Chief Accomplishment:
Pioneered organic architecture and completed over 1,000 buildings and projects.

Other Notable Accomplishments:

Designed the famous Guggenheim Art Museum for Contemporary Art in New York, New York.

Called the “greatest architect of all time” by the American Institute of Architects.

Pioneered new ideas about how to build houses, such as how to make them more energy efficient.

Founded the Frank Lloyd Wright School for Architecture at his “Taliesin” house in Spring Green, Wisconsin. This school incorporated classes on architecture along with dance, music, and earth science.

Built his most well-known building “Falling Water” in Mill Run, Pennsylvania. It is built over a natural waterfall that flows through the house.

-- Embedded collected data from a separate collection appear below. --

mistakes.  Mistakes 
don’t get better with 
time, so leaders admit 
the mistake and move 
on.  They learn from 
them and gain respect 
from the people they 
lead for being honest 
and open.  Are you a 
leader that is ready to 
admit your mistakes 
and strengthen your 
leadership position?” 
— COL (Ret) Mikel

Built an “earthquake proof” hotel in Tokyo, Japan and pioneered some innovative designs for earthquake prone areas.

Freethinker:

Nature as God. Wright believed that God was found only in nature, and that the idea of God was man’s explanation for the majesty and the tragedy of the wilderness. He once said, “Nature is my manifestation of God. I go to nature every day for inspiration in the day’s work. I follow in building the principles which nature has used in its domain.”

Preaching the Word of Nature. Wright had a very deep appreciation for nature: the first rule in organic architecture is to respect nature and the land that you are working with. He would work primarily with local materials and would encourage his students to do so as well. He would call organic architecture the “simple laws of common sense.”

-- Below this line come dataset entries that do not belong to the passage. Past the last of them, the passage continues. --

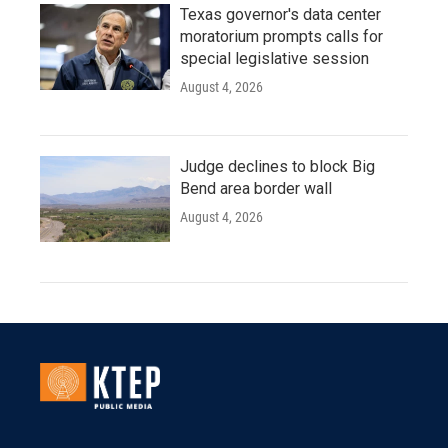
Texas governor's data center
moratorium prompts calls for
special legislative session
August 4, 2026
Judge declines to block Big
Bend area border wall
August 4, 2026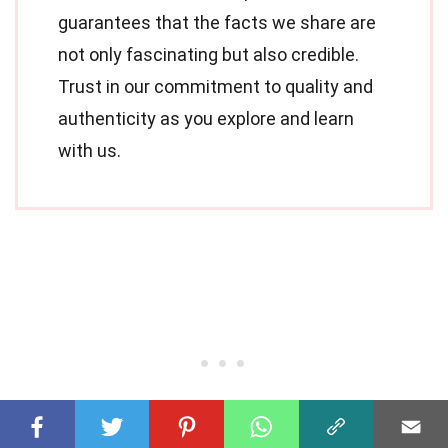
guarantees that the facts we share are
not only fascinating but also credible.
Trust in our commitment to quality and
authenticity as you explore and learn
with us.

A Universalist Upbringing. His father was Baptist until he married Wright’s mother, when he converted to Unitarianism. Wright was also raised as a Unitarian. He even designed two Unitarian Universalist churches: Unity Temple in Oak Park, Illinois, and the Meeting House in Madison, Wisconsin.

Interesting Facts:

Before he was born, Wright’s mother declared that her son would grow up to build beautiful buildings. She decorated his nursery with pictures of cathedrals to motivate him. She also practiced a method of youth education called Froebel, a system of building with blocks and paper that was very geometric.

He did not graduate high school but was admitted to the University of Wisconsin-Madison as a special student.

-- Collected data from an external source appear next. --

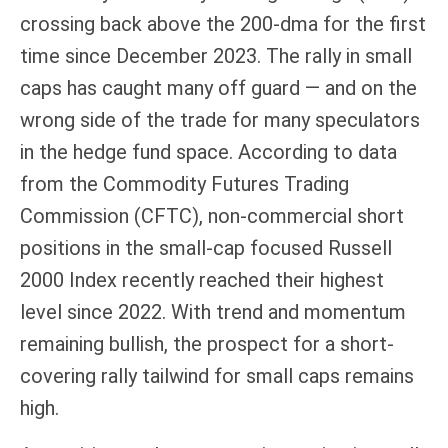
crossing back above the 200-dma for the first
time since December 2023. The rally in small
caps has caught many off guard — and on the
wrong side of the trade for many speculators
in the hedge fund space. According to data
from the Commodity Futures Trading
Commission (CFTC), non-commercial short
positions in the small-cap focused Russell
2000 Index recently reached their highest
level since 2022. With trend and momentum
remaining bullish, the prospect for a short-
covering rally tailwind for small caps remains
high.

Wright was a big fan of traditional Japanese art and often decorated his houses with Japanese woodblock prints, called ukiyo-e, along other Japanese inspired architecture pieces.

Wright had a troubled family life and wasn’t able to stay in one place for very long.

When Wright was young, his mother and father wanted to “toughen him up.” They sent him to work on his uncle’s farm because Wright was a shy, quiet boy.

Some might go as far as calling Wright a “control freak.” He was notoriously hard to work with and would often tell the clients whose homes he built where their furniture should go and look down on their interior decorating skills.